Work to complete >>
Which of the lines below include the word "Buat"? Pull each one out.

Extracted page text data
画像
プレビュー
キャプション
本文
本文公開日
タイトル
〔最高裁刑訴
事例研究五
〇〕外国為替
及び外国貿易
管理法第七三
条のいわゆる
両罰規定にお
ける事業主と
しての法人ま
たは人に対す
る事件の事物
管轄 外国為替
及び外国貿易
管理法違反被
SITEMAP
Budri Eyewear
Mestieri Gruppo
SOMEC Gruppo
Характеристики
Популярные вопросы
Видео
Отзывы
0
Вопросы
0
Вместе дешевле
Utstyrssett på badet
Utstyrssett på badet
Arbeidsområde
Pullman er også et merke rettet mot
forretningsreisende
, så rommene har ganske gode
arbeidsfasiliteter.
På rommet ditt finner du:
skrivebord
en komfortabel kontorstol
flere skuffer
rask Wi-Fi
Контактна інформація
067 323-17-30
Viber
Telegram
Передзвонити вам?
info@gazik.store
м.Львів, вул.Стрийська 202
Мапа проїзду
* * *
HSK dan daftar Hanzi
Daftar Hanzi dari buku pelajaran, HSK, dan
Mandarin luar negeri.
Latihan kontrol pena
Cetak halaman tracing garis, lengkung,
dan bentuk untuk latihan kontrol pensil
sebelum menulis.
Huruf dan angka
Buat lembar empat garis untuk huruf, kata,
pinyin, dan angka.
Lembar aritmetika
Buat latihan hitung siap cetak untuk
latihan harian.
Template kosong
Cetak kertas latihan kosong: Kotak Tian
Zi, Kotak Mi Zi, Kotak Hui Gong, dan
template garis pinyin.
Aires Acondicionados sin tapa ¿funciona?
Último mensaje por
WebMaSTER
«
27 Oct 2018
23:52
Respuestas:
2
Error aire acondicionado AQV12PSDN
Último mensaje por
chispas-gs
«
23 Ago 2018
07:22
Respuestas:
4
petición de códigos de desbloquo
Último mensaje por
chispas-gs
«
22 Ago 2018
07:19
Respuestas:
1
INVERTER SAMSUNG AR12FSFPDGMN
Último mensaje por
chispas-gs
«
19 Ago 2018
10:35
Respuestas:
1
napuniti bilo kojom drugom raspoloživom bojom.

Reply >>
Buat lembar empat garis untuk huruf, kata,
Buat latihan hitung siap cetak untuk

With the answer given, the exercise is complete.